### ACTIVITY
In the listing below, find each line with the string "email" and report it.

### RECORDS
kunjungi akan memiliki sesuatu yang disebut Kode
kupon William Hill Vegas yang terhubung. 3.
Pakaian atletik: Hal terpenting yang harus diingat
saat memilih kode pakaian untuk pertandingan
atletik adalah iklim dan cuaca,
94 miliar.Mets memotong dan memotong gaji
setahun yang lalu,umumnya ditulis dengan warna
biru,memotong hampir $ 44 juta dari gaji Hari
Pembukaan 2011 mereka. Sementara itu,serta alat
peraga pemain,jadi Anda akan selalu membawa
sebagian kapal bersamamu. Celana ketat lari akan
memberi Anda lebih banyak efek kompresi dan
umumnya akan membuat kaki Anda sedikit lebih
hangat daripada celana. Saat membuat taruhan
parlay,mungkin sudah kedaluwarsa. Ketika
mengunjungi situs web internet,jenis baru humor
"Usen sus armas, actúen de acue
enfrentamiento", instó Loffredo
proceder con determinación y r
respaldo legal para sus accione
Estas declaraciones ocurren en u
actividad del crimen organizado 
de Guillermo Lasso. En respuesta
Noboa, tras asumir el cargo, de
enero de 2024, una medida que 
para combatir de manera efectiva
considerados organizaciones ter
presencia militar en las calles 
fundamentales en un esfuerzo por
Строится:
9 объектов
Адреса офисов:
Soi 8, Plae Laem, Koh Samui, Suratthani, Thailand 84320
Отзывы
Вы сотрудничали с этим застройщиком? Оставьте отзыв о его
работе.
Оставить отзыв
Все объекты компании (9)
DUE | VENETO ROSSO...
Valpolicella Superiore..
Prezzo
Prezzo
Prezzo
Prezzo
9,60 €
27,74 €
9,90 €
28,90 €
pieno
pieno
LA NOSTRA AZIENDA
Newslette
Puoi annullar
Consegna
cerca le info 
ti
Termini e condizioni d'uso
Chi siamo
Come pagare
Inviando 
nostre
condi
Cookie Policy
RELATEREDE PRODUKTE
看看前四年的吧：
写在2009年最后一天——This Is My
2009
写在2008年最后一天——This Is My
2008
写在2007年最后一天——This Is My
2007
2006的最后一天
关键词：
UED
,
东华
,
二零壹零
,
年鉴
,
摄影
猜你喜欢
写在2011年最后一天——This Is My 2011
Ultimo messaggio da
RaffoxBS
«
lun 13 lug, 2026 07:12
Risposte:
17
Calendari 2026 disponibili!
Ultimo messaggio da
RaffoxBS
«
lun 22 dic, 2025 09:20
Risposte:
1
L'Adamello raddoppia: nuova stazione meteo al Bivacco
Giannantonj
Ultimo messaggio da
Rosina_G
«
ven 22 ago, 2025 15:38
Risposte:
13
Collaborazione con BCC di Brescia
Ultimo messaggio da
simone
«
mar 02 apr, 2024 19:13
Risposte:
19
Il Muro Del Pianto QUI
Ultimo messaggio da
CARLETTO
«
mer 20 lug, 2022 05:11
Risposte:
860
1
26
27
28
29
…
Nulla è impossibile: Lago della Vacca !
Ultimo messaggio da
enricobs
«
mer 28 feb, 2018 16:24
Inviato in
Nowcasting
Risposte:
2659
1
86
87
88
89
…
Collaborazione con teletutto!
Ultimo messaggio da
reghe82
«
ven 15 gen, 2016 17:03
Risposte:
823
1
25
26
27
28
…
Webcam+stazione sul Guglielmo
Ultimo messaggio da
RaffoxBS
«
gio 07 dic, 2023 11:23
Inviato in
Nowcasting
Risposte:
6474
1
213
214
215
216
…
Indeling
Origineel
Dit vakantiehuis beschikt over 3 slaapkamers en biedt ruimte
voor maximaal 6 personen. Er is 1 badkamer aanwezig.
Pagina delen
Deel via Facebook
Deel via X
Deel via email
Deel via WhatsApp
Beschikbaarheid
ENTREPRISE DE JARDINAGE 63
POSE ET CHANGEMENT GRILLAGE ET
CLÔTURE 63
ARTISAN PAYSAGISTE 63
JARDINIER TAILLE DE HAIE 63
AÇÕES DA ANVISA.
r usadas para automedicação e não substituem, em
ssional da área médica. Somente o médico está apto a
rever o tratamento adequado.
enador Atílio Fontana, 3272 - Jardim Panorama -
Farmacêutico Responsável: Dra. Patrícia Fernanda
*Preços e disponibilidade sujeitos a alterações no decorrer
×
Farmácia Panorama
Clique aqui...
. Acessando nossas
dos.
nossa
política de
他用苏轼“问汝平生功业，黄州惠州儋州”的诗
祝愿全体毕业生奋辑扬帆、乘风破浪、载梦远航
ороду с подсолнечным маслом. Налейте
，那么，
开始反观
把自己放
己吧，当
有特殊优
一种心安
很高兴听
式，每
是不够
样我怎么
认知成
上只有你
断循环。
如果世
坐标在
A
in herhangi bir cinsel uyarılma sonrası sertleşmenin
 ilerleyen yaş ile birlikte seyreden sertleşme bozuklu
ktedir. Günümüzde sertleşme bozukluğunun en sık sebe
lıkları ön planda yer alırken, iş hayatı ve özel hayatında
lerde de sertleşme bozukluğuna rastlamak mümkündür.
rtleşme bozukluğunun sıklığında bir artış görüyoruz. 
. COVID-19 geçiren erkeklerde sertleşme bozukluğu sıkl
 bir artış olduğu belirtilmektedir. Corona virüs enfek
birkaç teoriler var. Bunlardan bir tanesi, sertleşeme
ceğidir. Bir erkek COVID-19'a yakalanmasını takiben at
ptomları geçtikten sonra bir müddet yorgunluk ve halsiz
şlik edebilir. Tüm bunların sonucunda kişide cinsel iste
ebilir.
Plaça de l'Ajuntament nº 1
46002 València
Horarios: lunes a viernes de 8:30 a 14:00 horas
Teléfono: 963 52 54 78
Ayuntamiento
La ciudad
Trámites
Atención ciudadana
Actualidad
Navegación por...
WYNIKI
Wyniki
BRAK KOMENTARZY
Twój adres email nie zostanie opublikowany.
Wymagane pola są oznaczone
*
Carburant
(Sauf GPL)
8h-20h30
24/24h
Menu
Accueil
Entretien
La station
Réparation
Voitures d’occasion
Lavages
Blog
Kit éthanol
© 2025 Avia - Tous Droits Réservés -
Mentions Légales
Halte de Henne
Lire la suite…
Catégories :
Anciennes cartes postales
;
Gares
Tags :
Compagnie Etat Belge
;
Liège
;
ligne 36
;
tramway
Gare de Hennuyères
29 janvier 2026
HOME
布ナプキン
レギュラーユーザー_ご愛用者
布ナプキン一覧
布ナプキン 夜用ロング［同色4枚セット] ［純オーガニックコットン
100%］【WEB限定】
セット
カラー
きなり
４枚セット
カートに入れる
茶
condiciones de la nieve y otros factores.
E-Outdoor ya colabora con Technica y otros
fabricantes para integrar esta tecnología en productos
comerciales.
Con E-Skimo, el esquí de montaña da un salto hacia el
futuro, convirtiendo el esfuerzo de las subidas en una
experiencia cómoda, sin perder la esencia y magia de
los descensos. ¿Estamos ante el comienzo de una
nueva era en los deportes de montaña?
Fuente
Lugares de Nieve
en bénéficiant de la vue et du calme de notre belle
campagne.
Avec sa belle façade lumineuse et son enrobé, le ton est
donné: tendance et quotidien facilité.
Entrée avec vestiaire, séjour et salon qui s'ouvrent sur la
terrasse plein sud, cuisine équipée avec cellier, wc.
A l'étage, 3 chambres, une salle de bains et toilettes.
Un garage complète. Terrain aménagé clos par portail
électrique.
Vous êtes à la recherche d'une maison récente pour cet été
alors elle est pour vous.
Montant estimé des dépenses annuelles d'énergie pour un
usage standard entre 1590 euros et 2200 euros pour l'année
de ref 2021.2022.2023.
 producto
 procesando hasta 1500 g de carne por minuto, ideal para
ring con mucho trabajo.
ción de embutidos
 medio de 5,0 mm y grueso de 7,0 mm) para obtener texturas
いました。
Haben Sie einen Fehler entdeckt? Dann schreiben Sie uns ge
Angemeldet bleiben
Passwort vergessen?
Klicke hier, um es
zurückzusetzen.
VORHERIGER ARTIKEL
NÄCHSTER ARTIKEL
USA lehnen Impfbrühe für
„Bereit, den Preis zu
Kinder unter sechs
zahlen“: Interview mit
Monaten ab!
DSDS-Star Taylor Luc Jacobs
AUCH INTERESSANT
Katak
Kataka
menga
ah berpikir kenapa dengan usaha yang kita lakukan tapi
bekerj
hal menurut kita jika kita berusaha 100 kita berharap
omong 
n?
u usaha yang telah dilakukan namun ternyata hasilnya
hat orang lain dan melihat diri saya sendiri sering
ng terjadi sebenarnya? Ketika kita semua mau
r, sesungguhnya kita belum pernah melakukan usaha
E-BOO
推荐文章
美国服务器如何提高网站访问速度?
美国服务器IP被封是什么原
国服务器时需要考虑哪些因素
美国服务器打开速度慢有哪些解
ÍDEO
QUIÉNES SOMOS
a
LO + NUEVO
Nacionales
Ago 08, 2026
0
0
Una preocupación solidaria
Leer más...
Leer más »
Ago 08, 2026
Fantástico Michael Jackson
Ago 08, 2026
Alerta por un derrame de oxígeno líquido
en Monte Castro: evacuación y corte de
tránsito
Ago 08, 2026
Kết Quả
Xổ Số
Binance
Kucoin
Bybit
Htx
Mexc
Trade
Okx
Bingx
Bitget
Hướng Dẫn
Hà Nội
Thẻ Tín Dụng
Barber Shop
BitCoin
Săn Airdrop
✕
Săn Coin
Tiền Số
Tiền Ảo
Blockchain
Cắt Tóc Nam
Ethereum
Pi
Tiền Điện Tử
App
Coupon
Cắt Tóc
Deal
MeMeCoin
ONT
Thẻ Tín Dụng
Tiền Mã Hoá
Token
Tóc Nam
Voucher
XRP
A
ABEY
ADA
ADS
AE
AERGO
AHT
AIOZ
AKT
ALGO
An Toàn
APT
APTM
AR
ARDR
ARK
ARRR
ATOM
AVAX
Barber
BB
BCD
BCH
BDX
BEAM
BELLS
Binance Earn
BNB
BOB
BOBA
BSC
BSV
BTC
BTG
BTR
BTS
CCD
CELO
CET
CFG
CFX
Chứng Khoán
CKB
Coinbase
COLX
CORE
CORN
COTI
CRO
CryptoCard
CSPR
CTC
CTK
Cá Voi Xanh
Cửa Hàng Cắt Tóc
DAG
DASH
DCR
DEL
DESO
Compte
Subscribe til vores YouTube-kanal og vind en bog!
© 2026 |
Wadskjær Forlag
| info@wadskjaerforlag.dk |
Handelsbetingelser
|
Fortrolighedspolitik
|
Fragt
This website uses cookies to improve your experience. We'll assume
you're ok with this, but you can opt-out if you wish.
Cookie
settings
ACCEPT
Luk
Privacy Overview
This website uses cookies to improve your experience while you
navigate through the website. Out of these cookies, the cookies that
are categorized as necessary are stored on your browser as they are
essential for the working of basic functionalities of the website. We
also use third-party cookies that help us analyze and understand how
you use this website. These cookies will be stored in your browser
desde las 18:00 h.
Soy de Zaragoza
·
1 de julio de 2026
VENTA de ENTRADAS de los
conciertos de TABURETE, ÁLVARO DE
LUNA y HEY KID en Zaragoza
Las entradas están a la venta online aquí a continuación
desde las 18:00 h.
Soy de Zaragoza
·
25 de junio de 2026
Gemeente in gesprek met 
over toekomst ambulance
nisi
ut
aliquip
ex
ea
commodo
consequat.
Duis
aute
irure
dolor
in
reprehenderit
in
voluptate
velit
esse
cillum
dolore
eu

### YOUR SOLUTION
Deel via email
Twój adres email nie zostanie opublikowany.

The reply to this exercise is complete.